Required action: Copy each line of the data beneath in which the word "یابد" appears.
====================
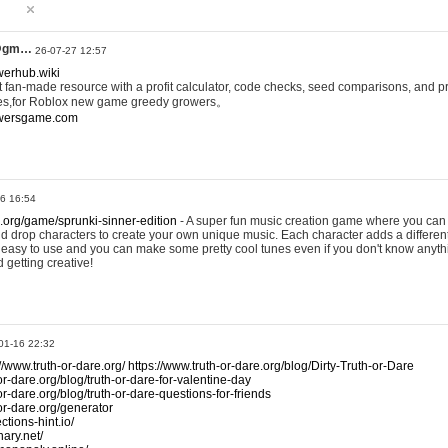
@gm…
26-07-27 12:57
werhub.wiki
 fan-made resource with a profit calculator, code checks, seed comparisons, and pr
es,for Roblox new game greedy growers。
owersgame.com
26 16:54
x.org/game/sprunki-sinner-edition
- A super fun music creation game where you can 
d drop characters to create your own unique music. Each character adds a differen
lly easy to use and you can make some pretty cool tunes even if you don't know anyt
d getting creative!
01-16 22:32
://www.truth-or-dare.org/
https://www.truth-or-dare.org/blog/Dirty-Truth-or-Dare
or-dare.org/blog/truth-or-dare-for-valentine-day
or-dare.org/blog/truth-or-dare-questions-for-friends
-or-dare.org/generator
tions-hint.io/
nary.net/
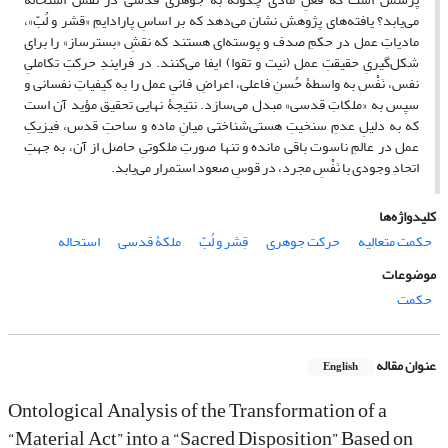
می‌یابد؟ یافته‌های پژوهش نشان می‌دهد که بر اساسِ پارادایمِ «قشر و لُبّ»،
مادیاتِ عمل در حکمِ صدف و پوسته‌ای هستند که نقشِ «بسترساز» را برای
شکل‌گیریِ حقیقتِ عمل (نیت و تقوا) ایفا می‌کنند. در فرایندِ حرکتِ تکاملیِ
نفس، نَفْس به واسطۀ حُسنِ فاعلی، اعراضِ فانیِ عمل را به کیفیاتِ نفسانی و
سپس به «ملکاتِ قدسی» مبدل می‌سازد. نتیجۀ نهایی تحقیق مؤید آن است
که به دلیلِ عدمِ سنخیتِ هستی‌شناختی میانِ ماده و ساحتِ قدس، فیزیکِ
عمل در عالمِ ناسوت باقی مانده و تنها صورتِ ملکوتیِ حاصل از آن، به جهتِ
اتحادِ وجودی با نَفْسِ مجرد، در قوسِ صعود استمرار می‌یابد.
کلیدواژه‌ها
حکمت متعالیه
حرکت جوهری
قِشر و لُبّ
ملکۀ قدسی
استحاله
موضوعات
حکمت
عنوان مقاله
English
Ontological Analysis of the Transformation of a
“Material Act” into a “Sacred Disposition” Based on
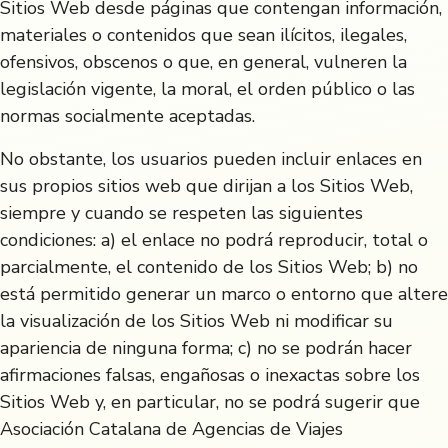
Sitios Web desde páginas que contengan información,
materiales o contenidos que sean ilícitos, ilegales,
ofensivos, obscenos o que, en general, vulneren la
legislación vigente, la moral, el orden público o las
normas socialmente aceptadas.
No obstante, los usuarios pueden incluir enlaces en
sus propios sitios web que dirijan a los Sitios Web,
siempre y cuando se respeten las siguientes
condiciones: a) el enlace no podrá reproducir, total o
parcialmente, el contenido de los Sitios Web; b) no
está permitido generar un marco o entorno que altere
la visualización de los Sitios Web ni modificar su
apariencia de ninguna forma; c) no se podrán hacer
afirmaciones falsas, engañosas o inexactas sobre los
Sitios Web y, en particular, no se podrá sugerir que
Asociación Catalana de Agencias de Viajes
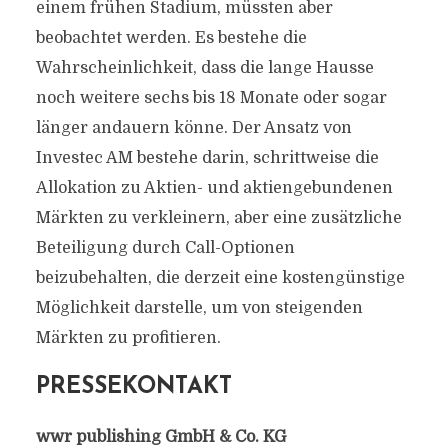
einem frühen Stadium, müssten aber
beobachtet werden. Es bestehe die
Wahrscheinlichkeit, dass die lange Hausse
noch weitere sechs bis 18 Monate oder sogar
länger andauern könne. Der Ansatz von
Investec AM bestehe darin, schrittweise die
Allokation zu Aktien- und aktiengebundenen
Märkten zu verkleinern, aber eine zusätzliche
Beteiligung durch Call-Optionen
beizubehalten, die derzeit eine kostengünstige
Möglichkeit darstelle, um von steigenden
Märkten zu profitieren.
PRESSEKONTAKT
wwr publishing GmbH & Co. KG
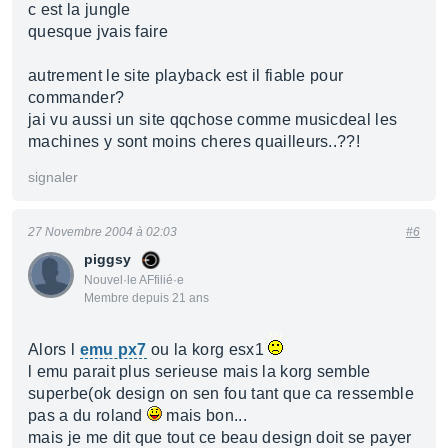
c est la jungle
quesque jvais faire
autrement le site playback est il fiable pour
commander?
jai vu aussi un site qqchose comme musicdeal les
machines y sont moins cheres quailleurs..??!
signaler
27 Novembre 2004 à 02:03
#6
piggsy
Nouvel·le AFfilié·e
Membre depuis 21 ans
Alors l
emu px7
ou la korg esx1
l emu parait plus serieuse mais la korg semble
superbe(ok design on sen fou tant que ca ressemble
pas a du roland
mais bon...
mais je me dit que tout ce beau design doit se payer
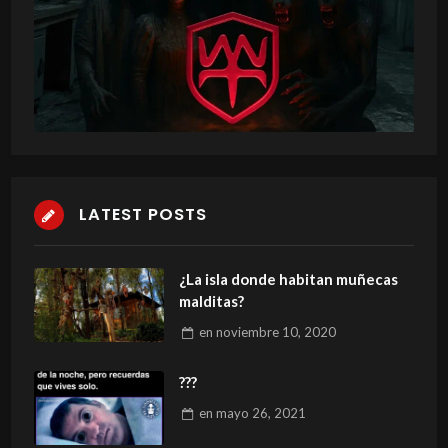
LATEST POSTS
¿La isla donde habitan muñecas
malditas?
en
noviembre 10, 2020
???
en
mayo 26, 2021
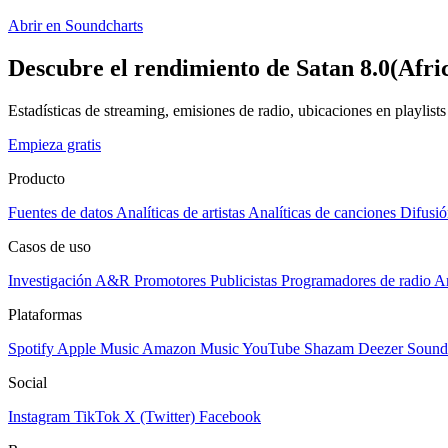
Abrir en Soundcharts
Descubre el rendimiento de Satan 8.0(Afri
Estadísticas de streaming, emisiones de radio, ubicaciones en playlist
Empieza gratis
Producto
Fuentes de datos
Analíticas de artistas
Analíticas de canciones
Difusió
Casos de uso
Investigación A&R
Promotores
Publicistas
Programadores de radio
Ar
Plataformas
Spotify
Apple Music
Amazon Music
YouTube
Shazam
Deezer
Sound
Social
Instagram
TikTok
X (Twitter)
Facebook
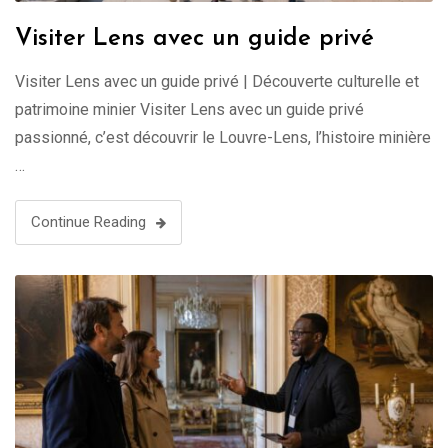
Visiter Lens avec un guide privé
Visiter Lens avec un guide privé | Découverte culturelle et
patrimoine minier Visiter Lens avec un guide privé
passionné, c’est découvrir le Louvre-Lens, l’histoire minière
…
Continue Reading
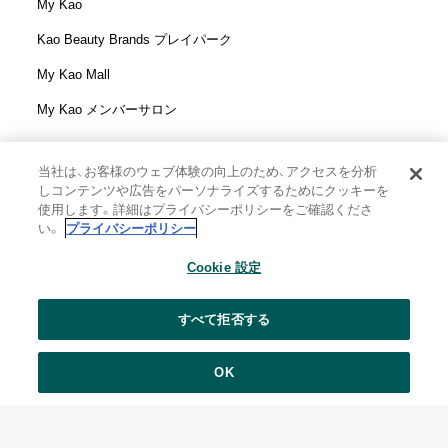
My Kao
Kao Beauty Brands プレイパーク
My Kao Mall
My Kao メンバーサロン
当社は、お客様のウェブ体験の向上のため、アクセスを分析
しコンテンツや広告をパーソナライズするためにクッキーを
花王株式会社
使用します。詳細はプライバシーポリシーをご確認くださ
ウェブサイト利用規定
い。
プライバシーポリシー
ウェブアクセシビリティ方針
Cookie 設定
個人情報保護方針
利用者情報の外部送信
ソーシャルメディアポリシー
すべて拒否する
花王の安全基準
悩みを投稿
OK
Copyright © Kao Corporation. All rights reserved.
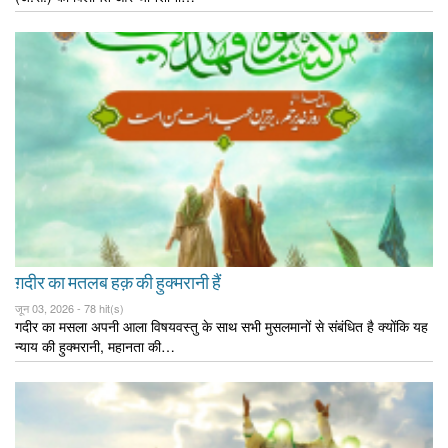
ग़दीर का मतलब हक़ की हुक्मरानी हैं
जून 03, 2026 -
78 hit(s)
गदीर का मसला अपनी आला विषयवस्तु के साथ सभी मुसलमानों से संबंधित है क्योंकि यह
न्याय की हुक्मरानी, महानता की…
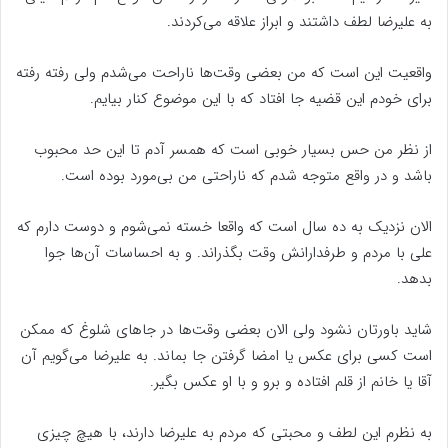
به علیرضا لطف داشتند و ابراز علاقه می‌کردند.
واقعیت این است که من بعضی وقت‌ها ناراحت می‌شدم ولی رفته رفته
برای خودم این قضیه جا افتاد که با این موضوع کنار بیایم.
از نظر من حس بسیار خوبی است که همسر آدم تا این حد محبوب
باشد و در واقع متوجه شدم که ناراحتی من بی‌مورد بوده است.
الان نزدیک به ده سال است که واقعا خسته نمی‌شوم و دوست دارم که
علی با مردم و طرفدارانش وقت بگذراند. و به احساسات آن‌ها جوا
بدهد.
شاید باورتان نشود ولی الان بعضی وقت‌ها در جاهای شلوغ که ممکن
است کسی برای عکس یا امضا گرفتن جا بماند. به علیرضا می‌گویم آن
آقا یا خانم از قلم افتاده و برو و با او عکس بگیر.
به نظرم این لطف و محبتی که مردم به علیرضا دارند، با هیچ چیزی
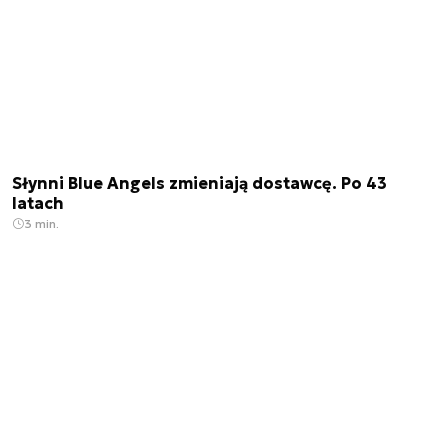
Słynni Blue Angels zmieniają dostawcę. Po 43
latach
3 min.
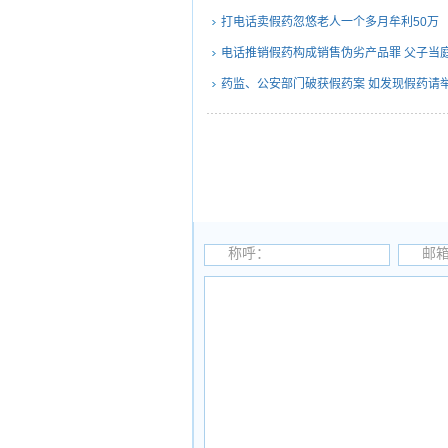
打电话卖假药忽悠老人一个多月牟利50万
电话推销假药构成销售伪劣产品罪 父子当
药监、公安部门破获假药案 如发现假药请
称呼：
邮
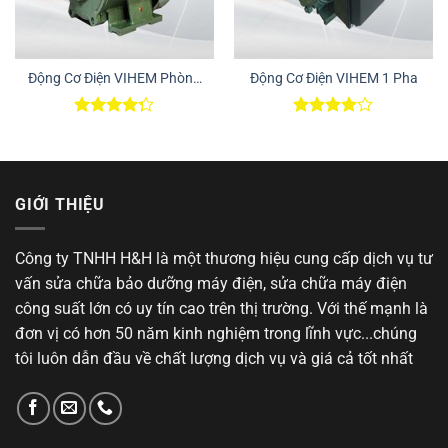
Động Cơ Điện VIHEM Phòng
Động Cơ Điện VIHEM 1 Pha
Nổ
Được xếp
Được
hạng
4.25
xếp hạng
5 sao
4.00
5
sao
GIỚI THIỆU
Công ty TNHH H&H là một thương hiệu cung cấp dịch vụ tư
vấn sửa chữa bảo dưỡng máy điện, sửa chữa máy điện
công suất lớn có uy tín cao trên thị trường. Với thế mạnh là
đơn vị có hơn 50 năm kinh nghiệm trong lĩnh vực...chúng
tôi luôn dẫn đầu về chất lượng dịch vụ và giá cả tốt nhất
====================
Expected output:
می‌یابد؟ یافته‌های پژوهش نشان می‌دهد که بر اساسِ پارادایمِ «قشر و لُبّ»،
اتحادِ وجودی با نَفْسِ مجرد، در قوسِ صعود استمرار می‌یابد.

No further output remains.